In this project, I attempted multiple different GAN techniques to try to generate LEGO bricks.


Methods

For this project, I wanted to use some of the common GAN models to see how they compare in the generation of LEGO bricks.

This is a very interesting generation problem due to the hard edges (blobs will not be sufficient), distinct features (studs need to be very visible), and different angles (underside looks very different).

I approached this problem using the B200C LEGO classification dataset. This dataset contained 4,000 images of the 200 most popular parts. Traditionally, these types of datasets are used to train classification networks, but I wanted to try to train generative networks instead.

First I tried to generate results using the vanilla DC GAN model. This model takes advantage of convolutional layers instead of using fully connected layers in the generative and discriminator networks. I ran the DC GAN model with the deluxe preprocessing and differential augmentation enabled. Unfortunately, all the backgrounds were relatively gray, and although there are some lego patterns, the results are mostly blobs, even right up until collapse and divergence.

Next, I used a conditional GAN, which allowed me to conditionally generate piece types. In order to get results, I only used the first 10 LEGO brick categories. Additionally, I tried grayscale before scaling up to use RGB. Since the structure of this conditional GAN uses fully connected linear layers, scaling up to RGB required three times as many weights to train.

I also attempted to train up a conditional DC GAN. This is a conditional network which takes advantage of convolutional layers instead of fully connected layers. In theory, this would make the RGB training easier and would allow the model to perform better at higher resolutsions. Unfortunately, there is very little literature available for conditional DC GANs, and as such I was not able to get it to properly train.

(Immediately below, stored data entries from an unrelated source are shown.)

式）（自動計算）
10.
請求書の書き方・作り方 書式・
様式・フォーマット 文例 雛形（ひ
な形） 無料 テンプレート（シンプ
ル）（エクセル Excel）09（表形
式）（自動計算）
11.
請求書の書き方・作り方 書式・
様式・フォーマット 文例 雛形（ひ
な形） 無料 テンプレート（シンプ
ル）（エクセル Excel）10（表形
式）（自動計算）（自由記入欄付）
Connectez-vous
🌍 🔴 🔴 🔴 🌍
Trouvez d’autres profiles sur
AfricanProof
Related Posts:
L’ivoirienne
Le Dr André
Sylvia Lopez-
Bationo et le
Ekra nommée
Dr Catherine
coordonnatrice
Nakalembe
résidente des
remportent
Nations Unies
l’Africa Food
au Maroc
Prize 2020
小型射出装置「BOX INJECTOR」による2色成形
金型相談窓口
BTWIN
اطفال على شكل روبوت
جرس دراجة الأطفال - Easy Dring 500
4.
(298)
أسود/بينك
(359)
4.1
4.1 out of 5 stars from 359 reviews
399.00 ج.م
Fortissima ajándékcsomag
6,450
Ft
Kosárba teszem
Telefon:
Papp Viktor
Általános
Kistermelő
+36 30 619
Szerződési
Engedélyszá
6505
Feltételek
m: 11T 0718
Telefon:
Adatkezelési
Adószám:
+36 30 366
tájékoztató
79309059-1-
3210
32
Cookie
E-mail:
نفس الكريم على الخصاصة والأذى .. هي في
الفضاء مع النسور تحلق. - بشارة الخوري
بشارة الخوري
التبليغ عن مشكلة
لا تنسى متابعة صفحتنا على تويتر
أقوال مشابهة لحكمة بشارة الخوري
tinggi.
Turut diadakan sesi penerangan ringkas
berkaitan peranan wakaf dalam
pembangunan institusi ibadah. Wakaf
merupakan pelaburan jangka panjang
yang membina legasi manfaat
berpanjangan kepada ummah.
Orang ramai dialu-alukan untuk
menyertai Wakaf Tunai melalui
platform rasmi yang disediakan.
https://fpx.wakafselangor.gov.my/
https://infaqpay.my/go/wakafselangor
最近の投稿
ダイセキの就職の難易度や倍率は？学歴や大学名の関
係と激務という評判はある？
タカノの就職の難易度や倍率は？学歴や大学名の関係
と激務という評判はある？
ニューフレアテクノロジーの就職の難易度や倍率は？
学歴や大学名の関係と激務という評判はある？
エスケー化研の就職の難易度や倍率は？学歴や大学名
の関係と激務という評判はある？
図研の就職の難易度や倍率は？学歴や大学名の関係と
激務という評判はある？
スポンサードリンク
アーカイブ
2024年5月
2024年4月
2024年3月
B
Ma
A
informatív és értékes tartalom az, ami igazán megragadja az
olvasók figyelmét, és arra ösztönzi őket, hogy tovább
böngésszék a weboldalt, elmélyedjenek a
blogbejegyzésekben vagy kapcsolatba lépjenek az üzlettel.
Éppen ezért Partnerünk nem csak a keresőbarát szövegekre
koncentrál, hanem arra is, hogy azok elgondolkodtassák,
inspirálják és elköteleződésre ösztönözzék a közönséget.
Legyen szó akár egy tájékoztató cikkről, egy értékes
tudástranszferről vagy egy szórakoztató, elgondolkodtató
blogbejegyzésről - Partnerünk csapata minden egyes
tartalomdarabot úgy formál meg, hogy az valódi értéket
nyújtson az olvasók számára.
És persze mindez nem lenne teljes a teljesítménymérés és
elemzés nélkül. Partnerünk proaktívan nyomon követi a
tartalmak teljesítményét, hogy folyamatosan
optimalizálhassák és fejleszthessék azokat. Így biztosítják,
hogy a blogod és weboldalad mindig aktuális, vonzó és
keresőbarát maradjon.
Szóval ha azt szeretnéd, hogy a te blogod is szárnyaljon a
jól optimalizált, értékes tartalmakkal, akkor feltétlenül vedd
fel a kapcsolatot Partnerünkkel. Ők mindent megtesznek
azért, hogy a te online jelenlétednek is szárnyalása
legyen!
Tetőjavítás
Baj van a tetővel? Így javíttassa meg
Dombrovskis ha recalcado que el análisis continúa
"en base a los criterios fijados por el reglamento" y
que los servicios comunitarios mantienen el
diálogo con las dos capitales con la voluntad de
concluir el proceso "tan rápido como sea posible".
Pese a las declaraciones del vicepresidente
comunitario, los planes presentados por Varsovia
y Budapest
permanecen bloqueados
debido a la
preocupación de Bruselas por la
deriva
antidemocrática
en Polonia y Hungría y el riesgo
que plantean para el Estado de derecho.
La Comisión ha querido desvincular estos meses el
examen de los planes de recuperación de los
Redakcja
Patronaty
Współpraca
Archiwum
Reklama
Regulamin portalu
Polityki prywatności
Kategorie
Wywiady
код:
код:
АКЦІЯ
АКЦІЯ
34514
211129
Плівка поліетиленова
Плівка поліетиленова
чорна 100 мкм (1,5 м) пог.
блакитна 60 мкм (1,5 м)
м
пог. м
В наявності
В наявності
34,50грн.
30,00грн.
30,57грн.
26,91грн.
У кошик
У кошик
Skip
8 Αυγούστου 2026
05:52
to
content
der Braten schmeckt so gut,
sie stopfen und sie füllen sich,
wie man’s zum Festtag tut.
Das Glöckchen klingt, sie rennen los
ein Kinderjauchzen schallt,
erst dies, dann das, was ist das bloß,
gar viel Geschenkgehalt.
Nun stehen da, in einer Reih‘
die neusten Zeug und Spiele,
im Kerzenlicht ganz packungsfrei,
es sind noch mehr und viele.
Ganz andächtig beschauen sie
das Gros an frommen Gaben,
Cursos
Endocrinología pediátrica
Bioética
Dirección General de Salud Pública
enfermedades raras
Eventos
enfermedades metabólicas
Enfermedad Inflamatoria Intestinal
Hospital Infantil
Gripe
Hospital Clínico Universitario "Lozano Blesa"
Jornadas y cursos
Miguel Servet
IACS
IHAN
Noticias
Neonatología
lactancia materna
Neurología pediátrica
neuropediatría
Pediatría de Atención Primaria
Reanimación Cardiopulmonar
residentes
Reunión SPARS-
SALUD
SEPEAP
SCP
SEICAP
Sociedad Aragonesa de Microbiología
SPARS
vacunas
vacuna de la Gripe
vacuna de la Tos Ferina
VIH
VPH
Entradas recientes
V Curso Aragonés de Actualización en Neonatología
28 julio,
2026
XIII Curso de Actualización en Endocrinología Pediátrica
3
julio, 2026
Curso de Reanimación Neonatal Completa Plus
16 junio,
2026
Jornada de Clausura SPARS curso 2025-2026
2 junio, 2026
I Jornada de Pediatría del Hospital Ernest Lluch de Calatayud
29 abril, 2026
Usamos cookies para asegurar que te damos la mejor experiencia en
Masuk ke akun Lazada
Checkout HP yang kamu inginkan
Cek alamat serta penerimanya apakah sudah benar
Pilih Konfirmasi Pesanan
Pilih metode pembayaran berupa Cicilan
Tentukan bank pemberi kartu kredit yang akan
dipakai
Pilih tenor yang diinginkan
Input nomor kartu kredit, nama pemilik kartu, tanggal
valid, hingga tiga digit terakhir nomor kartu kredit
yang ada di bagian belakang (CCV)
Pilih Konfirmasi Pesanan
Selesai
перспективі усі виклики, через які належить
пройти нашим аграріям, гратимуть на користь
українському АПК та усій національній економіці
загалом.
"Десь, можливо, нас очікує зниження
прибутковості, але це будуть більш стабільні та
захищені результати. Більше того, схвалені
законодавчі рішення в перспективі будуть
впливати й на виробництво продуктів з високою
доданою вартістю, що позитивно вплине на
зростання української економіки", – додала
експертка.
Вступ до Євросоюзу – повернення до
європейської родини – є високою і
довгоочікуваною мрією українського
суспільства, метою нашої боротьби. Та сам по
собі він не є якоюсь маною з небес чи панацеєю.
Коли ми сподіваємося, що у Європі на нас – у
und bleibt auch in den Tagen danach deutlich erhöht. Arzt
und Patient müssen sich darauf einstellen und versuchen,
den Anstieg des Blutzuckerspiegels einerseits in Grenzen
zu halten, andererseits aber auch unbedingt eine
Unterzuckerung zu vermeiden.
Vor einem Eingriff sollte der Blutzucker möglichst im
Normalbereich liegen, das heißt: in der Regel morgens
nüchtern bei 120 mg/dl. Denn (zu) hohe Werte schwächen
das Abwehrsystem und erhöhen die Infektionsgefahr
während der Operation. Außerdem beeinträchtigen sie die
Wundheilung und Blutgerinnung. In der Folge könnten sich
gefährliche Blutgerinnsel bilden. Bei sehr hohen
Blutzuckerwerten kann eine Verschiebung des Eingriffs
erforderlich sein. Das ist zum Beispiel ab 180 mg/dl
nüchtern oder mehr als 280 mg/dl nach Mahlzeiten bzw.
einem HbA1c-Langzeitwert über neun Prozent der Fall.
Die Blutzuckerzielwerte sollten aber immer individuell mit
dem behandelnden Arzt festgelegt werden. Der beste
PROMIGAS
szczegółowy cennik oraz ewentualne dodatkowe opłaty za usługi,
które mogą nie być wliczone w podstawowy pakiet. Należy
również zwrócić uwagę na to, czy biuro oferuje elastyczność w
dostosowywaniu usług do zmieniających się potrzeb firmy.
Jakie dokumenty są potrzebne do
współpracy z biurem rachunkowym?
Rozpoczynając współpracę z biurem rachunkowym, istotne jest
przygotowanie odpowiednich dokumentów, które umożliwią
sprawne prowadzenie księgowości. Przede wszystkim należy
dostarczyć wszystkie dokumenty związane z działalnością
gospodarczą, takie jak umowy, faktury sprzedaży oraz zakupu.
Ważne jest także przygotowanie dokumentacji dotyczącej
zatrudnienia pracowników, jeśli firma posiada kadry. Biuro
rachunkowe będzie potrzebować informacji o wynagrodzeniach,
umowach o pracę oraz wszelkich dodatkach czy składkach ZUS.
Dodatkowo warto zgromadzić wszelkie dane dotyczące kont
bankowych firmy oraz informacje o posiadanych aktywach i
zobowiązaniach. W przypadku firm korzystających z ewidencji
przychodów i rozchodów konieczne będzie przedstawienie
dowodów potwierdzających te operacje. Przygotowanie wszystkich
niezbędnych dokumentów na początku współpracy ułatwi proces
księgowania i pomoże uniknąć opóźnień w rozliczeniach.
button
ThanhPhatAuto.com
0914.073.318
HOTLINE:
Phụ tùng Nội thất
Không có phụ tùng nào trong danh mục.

Finally, I trained StyleGAN on an unlabeled version of the dataset which uses all 800,000 images. Unfortunately, due to time and resource contraints, this was not able to finish training, but I have shown the most recent results.

All results are shown below.


Results

Vanilla DC GAN
5000 33,000 34,000

Conditional GAN (grayscale)
5000 50,000 450,000
Conditional GAN (RGB)
5000 50,000 1,000,000 1,250,000
Conditional GAN (RGB) Conditionality

All results shown using the model frozen at 1,000,000 epochs.

It is clear from these results that some pieces worked better than others. However, a lot of them show distinctly LEGO pieces, and this does demonstrate that the conditionality is working as intented.

Original Piece Sample
Conditional DC GAN

These results are omitted as the model was not able to train past the first couple of iterations.

StyleGAN

StyleGAN trains in a way working from lower resolution and building up to a higher resolution.

Although training was not complete, it is pretty clear that LEGO pieces are emerging from the generated images.

Resolution Sample
8x8
16x16
32x32 (unfinished training)

In the future, it would be interesting to see the StyleGAN training results once complete, as well as to explore the latent space of the StyleGAN, as done in GANSpace. It would be in theory possible to expand on my work and create controls to generate custom LEGO bricks using the interpreted GAN controls.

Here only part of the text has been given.